(Data for the task)

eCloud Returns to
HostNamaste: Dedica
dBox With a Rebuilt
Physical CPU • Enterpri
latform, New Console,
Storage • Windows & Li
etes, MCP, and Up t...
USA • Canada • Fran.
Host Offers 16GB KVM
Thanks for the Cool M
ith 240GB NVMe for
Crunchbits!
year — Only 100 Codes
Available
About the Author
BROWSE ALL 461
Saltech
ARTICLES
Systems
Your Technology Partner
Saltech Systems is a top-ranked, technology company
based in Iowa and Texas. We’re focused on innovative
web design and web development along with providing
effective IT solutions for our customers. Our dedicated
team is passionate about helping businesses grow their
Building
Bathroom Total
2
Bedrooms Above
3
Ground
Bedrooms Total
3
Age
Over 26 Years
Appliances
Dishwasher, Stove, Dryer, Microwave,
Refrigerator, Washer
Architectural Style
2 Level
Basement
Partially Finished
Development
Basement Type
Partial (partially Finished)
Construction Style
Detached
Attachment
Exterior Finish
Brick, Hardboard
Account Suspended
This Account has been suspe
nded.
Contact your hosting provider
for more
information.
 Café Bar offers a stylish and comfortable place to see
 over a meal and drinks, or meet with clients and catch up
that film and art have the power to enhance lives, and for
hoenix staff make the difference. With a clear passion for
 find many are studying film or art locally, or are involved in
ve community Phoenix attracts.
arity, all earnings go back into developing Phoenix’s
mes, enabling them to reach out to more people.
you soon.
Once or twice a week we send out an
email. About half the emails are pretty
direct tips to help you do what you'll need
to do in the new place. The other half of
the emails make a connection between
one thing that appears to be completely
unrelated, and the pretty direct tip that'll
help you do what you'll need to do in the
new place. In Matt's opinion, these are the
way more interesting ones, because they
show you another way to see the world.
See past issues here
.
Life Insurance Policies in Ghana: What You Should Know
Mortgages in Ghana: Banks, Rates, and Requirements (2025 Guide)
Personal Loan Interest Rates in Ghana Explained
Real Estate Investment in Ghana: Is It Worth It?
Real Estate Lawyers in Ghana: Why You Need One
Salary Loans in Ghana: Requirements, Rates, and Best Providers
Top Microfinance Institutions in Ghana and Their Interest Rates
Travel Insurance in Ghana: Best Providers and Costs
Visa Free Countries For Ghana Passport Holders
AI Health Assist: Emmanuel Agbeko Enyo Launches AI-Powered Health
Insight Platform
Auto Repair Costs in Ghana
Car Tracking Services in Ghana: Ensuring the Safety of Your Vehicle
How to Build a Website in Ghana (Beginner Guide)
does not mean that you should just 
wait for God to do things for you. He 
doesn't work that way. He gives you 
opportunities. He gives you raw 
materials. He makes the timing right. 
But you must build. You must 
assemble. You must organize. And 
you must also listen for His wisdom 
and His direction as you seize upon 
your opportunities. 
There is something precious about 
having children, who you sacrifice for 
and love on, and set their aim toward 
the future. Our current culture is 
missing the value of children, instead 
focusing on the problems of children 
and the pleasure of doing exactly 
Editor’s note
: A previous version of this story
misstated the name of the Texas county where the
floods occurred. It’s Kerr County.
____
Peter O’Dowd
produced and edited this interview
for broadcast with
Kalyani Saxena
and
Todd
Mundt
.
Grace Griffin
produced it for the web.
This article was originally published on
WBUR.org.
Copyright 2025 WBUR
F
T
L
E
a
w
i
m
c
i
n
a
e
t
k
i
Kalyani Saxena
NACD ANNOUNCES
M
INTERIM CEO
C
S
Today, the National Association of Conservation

(End Data for the task)

=== Task item ===
Return each entry exactly. Leave none out.

=== Exercise result ===
eCloud Returns to
HostNamaste: Dedica
dBox With a Rebuilt
Physical CPU • Enterpri
latform, New Console,
Storage • Windows & Li
etes, MCP, and Up t...
USA • Canada • Fran.
Host Offers 16GB KVM
Thanks for the Cool M
ith 240GB NVMe for
Crunchbits!
year — Only 100 Codes
Available
About the Author
BROWSE ALL 461
Saltech
ARTICLES
Systems
Your Technology Partner
Saltech Systems is a top-ranked, technology company
based in Iowa and Texas. We’re focused on innovative
web design and web development along with providing
effective IT solutions for our customers. Our dedicated
team is passionate about helping businesses grow their
Building
Bathroom Total
2
Bedrooms Above
3
Ground
Bedrooms Total
3
Age
Over 26 Years
Appliances
Dishwasher, Stove, Dryer, Microwave,
Refrigerator, Washer
Architectural Style
2 Level
Basement
Partially Finished
Development
Basement Type
Partial (partially Finished)
Construction Style
Detached
Attachment
Exterior Finish
Brick, Hardboard
Account Suspended
This Account has been suspe
nded.
Contact your hosting provider
for more
information.
 Café Bar offers a stylish and comfortable place to see
 over a meal and drinks, or meet with clients and catch up
that film and art have the power to enhance lives, and for
hoenix staff make the difference. With a clear passion for
 find many are studying film or art locally, or are involved in
ve community Phoenix attracts.
arity, all earnings go back into developing Phoenix’s
mes, enabling them to reach out to more people.
you soon.
Once or twice a week we send out an
email. About half the emails are pretty
direct tips to help you do what you'll need
to do in the new place. The other half of
the emails make a connection between
one thing that appears to be completely
unrelated, and the pretty direct tip that'll
help you do what you'll need to do in the
new place. In Matt's opinion, these are the
way more interesting ones, because they
show you another way to see the world.
See past issues here
.
Life Insurance Policies in Ghana: What You Should Know
Mortgages in Ghana: Banks, Rates, and Requirements (2025 Guide)
Personal Loan Interest Rates in Ghana Explained
Real Estate Investment in Ghana: Is It Worth It?
Real Estate Lawyers in Ghana: Why You Need One
Salary Loans in Ghana: Requirements, Rates, and Best Providers
Top Microfinance Institutions in Ghana and Their Interest Rates
Travel Insurance in Ghana: Best Providers and Costs
Visa Free Countries For Ghana Passport Holders
AI Health Assist: Emmanuel Agbeko Enyo Launches AI-Powered Health
Insight Platform
Auto Repair Costs in Ghana
Car Tracking Services in Ghana: Ensuring the Safety of Your Vehicle
How to Build a Website in Ghana (Beginner Guide)
does not mean that you should just 
wait for God to do things for you. He 
doesn't work that way. He gives you 
opportunities. He gives you raw 
materials. He makes the timing right. 
But you must build. You must 
assemble. You must organize. And 
you must also listen for His wisdom 
and His direction as you seize upon 
your opportunities. 
There is something precious about 
having children, who you sacrifice for 
and love on, and set their aim toward 
the future. Our current culture is 
missing the value of children, instead 
focusing on the problems of children 
and the pleasure of doing exactly 
Editor’s note
: A previous version of this story
misstated the name of the Texas county where the
floods occurred. It’s Kerr County.
____
Peter O’Dowd
produced and edited this interview
for broadcast with
Kalyani Saxena
and
Todd
Mundt
.
Grace Griffin
produced it for the web.
This article was originally published on
WBUR.org.
Copyright 2025 WBUR
F
T
L
E
a
w
i
m
c
i
n
a
e
t
k
i
Kalyani Saxena
NACD ANNOUNCES
M
INTERIM CEO
C
S
Today, the National Association of Conservation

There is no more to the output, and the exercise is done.